Mikros exposes hooks that services implement to run custom logic:

  • OnStart – start servers, spawn loops.
  • OnShutdown – stop accepting work, cancel contexts/signals.
Conceptual hookGo (interface)Rust (trait)
OnStartOnStart(ctx) erroron_start(&mut self, ctx: Arc<Context>) -> errors::Result<()>
OnShutdownOnFinish(ctx) erroron_shutdown(&self) -> errors::Result<()>

Graceful shutdown

  • Go – Mikros propagates context.Context cancellation when the process receives termination signals. Your code must honor cancellation, close listeners, stop accepting new work, and drain with timeouts.

  • Rust – Mikros exposes a cooperative shutdown signal (e.g. a watch channel or atomic flag). Loops should check the signal and exit quickly. Close listeners, stop accepting work, drain, then drop resources.

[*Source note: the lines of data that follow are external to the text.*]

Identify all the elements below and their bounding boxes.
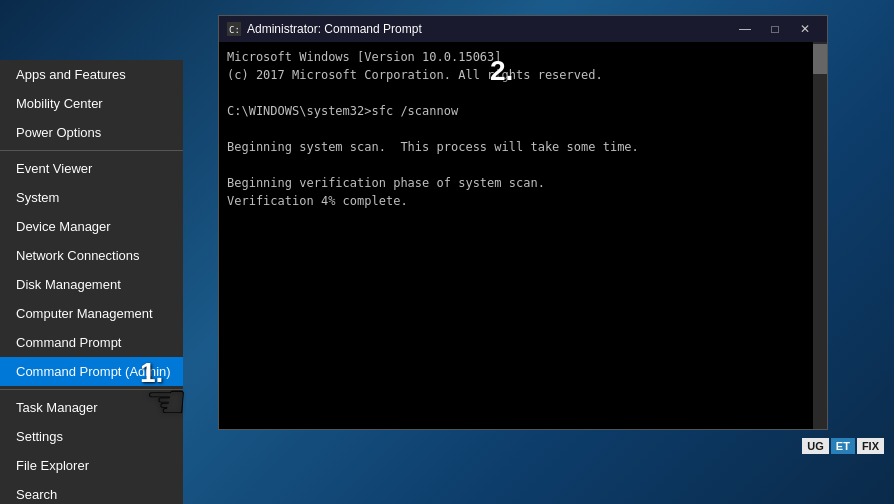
cmd-scrollbar-thumb[interactable] [813, 44, 827, 74]
menu-item-system[interactable]: System [0, 183, 183, 212]
cmd-title: Administrator: Command Prompt [247, 22, 422, 36]
close-button[interactable]: ✕ [791, 19, 819, 39]
menu-item-file-explorer[interactable]: File Explorer [0, 451, 183, 480]
menu-item-event-viewer[interactable]: Event Viewer [0, 154, 183, 183]
cmd-controls: — □ ✕ [731, 19, 819, 39]
menu-item-computer-management[interactable]: Computer Management [0, 299, 183, 328]
cmd-scrollbar[interactable] [813, 42, 827, 429]
menu-item-command-prompt[interactable]: Command Prompt [0, 328, 183, 357]
menu-item-search[interactable]: Search [0, 480, 183, 504]
logo-et: ET [831, 438, 855, 454]
logo-fix: FIX [857, 438, 884, 454]
cmd-window: C: Administrator: Command Prompt — □ ✕ M… [218, 15, 828, 430]
menu-item-disk-management[interactable]: Disk Management [0, 270, 183, 299]
cmd-titlebar-left: C: Administrator: Command Prompt [227, 22, 422, 36]
context-menu: Apps and FeaturesMobility CenterPower Op… [0, 60, 183, 504]
logo-ug: UG [802, 438, 829, 454]
hand-cursor-2: ☞ [455, 75, 498, 131]
menu-item-power-options[interactable]: Power Options [0, 118, 183, 147]
menu-divider [0, 150, 183, 151]
logo-watermark: UGETFIX [802, 438, 884, 454]
menu-item-network-connections[interactable]: Network Connections [0, 241, 183, 270]
desktop: Apps and FeaturesMobility CenterPower Op… [0, 0, 894, 504]
minimize-button[interactable]: — [731, 19, 759, 39]
cmd-output-text: Microsoft Windows [Version 10.0.15063] (… [227, 48, 819, 210]
cmd-titlebar: C: Administrator: Command Prompt — □ ✕ [219, 16, 827, 42]
cmd-output-area: Microsoft Windows [Version 10.0.15063] (… [219, 42, 827, 429]
menu-item-apps-and-features[interactable]: Apps and Features [0, 60, 183, 89]
svg-text:C:: C: [229, 25, 240, 35]
maximize-button[interactable]: □ [761, 19, 789, 39]
menu-item-mobility-center[interactable]: Mobility Center [0, 89, 183, 118]
menu-item-device-manager[interactable]: Device Manager [0, 212, 183, 241]
hand-cursor-1: ☞ [145, 373, 188, 429]
cmd-app-icon: C: [227, 22, 241, 36]
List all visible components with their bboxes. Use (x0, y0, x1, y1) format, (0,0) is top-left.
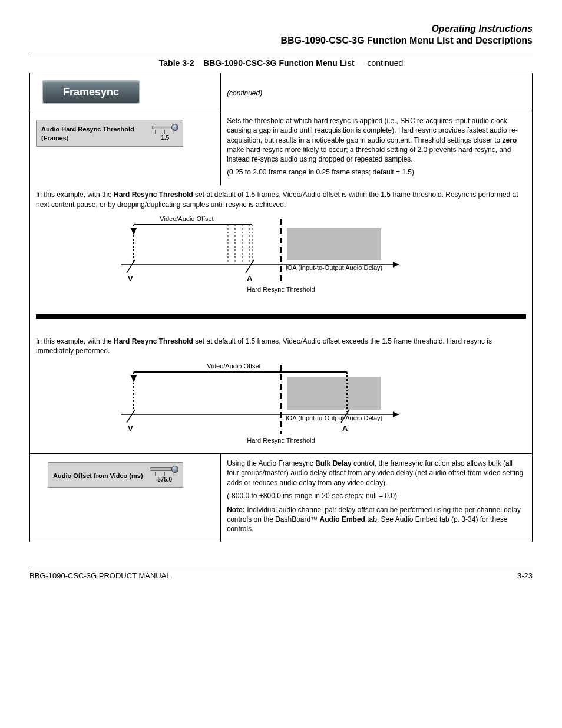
svg-text:Video/Audio Offset: Video/Audio Offset (207, 363, 260, 370)
svg-text:A: A (342, 424, 348, 433)
svg-line-6 (127, 260, 135, 273)
svg-text:V: V (128, 274, 133, 283)
table-continued: — continued (357, 58, 404, 68)
footer-divider (29, 566, 533, 566)
offset-description: Using the Audio Framesync Bulk Delay con… (227, 459, 526, 487)
svg-text:V: V (128, 424, 133, 433)
footer-left: BBG-1090-CSC-3G PRODUCT MANUAL (29, 571, 171, 580)
table-caption: Table 3-2 BBG-1090-CSC-3G Function Menu … (29, 58, 533, 68)
resync-description: Sets the threshold at which hard resync … (227, 116, 526, 164)
svg-text:Video/Audio Offset: Video/Audio Offset (160, 215, 213, 222)
audio-offset-control[interactable]: Audio Offset from Video (ms) | | | -575.… (48, 462, 183, 488)
resync-range: (0.25 to 2.00 frame range in 0.25 frame … (227, 167, 526, 177)
audio-embed-tab-link[interactable]: Audio Embed tab (395, 515, 449, 523)
svg-marker-12 (131, 228, 137, 235)
table-row: Audio Offset from Video (ms) | | | -575.… (30, 454, 533, 542)
svg-rect-0 (287, 228, 381, 260)
chapter-label: Operating Instructions (29, 24, 533, 34)
page-link[interactable]: 3-34 (461, 515, 475, 523)
slider-value: -575.0 (150, 476, 178, 484)
svg-marker-5 (393, 262, 399, 268)
page-footer: BBG-1090-CSC-3G PRODUCT MANUAL 3-23 (29, 566, 533, 580)
slider-ticks: | | | (152, 130, 178, 133)
diagram1-caption: In this example, with the Hard Resync Th… (36, 190, 526, 209)
slider-value: 1.5 (152, 134, 178, 142)
table-row: In this example, with the Hard Resync Th… (30, 185, 533, 453)
svg-marker-32 (131, 375, 137, 383)
diagram-resync-exceeds-threshold: IOA (Input-to-Output Audio Delay) Hard R… (36, 360, 526, 449)
svg-rect-19 (287, 377, 381, 410)
continued-note: (continued) (227, 78, 526, 98)
diagram-divider (36, 314, 526, 319)
control-label: Audio Offset from Video (ms) (53, 472, 143, 480)
table-row: Framesync (continued) (30, 73, 533, 111)
svg-text:IOA (Input-to-Output Audio Del: IOA (Input-to-Output Audio Delay) (286, 264, 382, 271)
function-menu-table: Framesync (continued) Audio Hard Resync … (29, 73, 533, 542)
svg-text:IOA (Input-to-Output Audio Del: IOA (Input-to-Output Audio Delay) (286, 414, 382, 421)
diagram2-caption: In this example, with the Hard Resync Th… (36, 337, 526, 355)
svg-marker-24 (393, 411, 399, 417)
section-title: BBG-1090-CSC-3G Function Menu List and D… (29, 35, 533, 46)
diagram-resync-within-threshold: IOA (Input-to-Output Audio Delay) Hard R… (36, 214, 526, 297)
slider-track[interactable] (152, 126, 178, 129)
resync-threshold-control[interactable]: Audio Hard Resync Threshold (Frames) | |… (36, 120, 183, 147)
offset-range: (-800.0 to +800.0 ms range in 20-sec ste… (227, 491, 526, 500)
table-label: Table 3-2 (159, 58, 194, 68)
svg-text:Hard Resync Threshold: Hard Resync Threshold (247, 286, 315, 293)
svg-text:A: A (247, 274, 253, 283)
table-title: BBG-1090-CSC-3G Function Menu List (203, 58, 355, 68)
svg-line-8 (246, 260, 254, 273)
slider-track[interactable] (150, 467, 178, 471)
footer-page-number: 3-23 (517, 571, 533, 580)
framesync-button[interactable]: Framesync (42, 80, 140, 104)
header-divider (29, 52, 533, 52)
control-label: Audio Hard Resync Threshold (Frames) (41, 125, 152, 143)
svg-text:Hard Resync Threshold: Hard Resync Threshold (247, 437, 315, 444)
table-row: Audio Hard Resync Threshold (Frames) | |… (30, 111, 533, 186)
offset-note: Note: Individual audio channel pair dela… (227, 505, 526, 534)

Best practices: use timeouts, make shutdown idempotent, don’t panic on normal exit, and ensure background tasks are cancellable.

Health, readiness, liveness

  • gRPC/HTTP – Mikros can wire health endpoints or services after OnStart.
  • Native/Script – signal readiness by successful start or exit code.
  • Failing early in OnStart surfaces errors before the service starts.

Features in the lifecycle

Features plug in primarily during the Build phase:

  • They can read their [features.*] configuration from service.toml.
  • Some wrap servers (logging, tracing, metrics).
  • Others run background tasks and must honor shutdown.

Configuration access

During the lifecycle, services can read:

  • Common settings from service.toml (always before start).
  • Per-kind settings under [services.<kind>] (ports, TLS, worker pools).
  • Custom service settings under [service].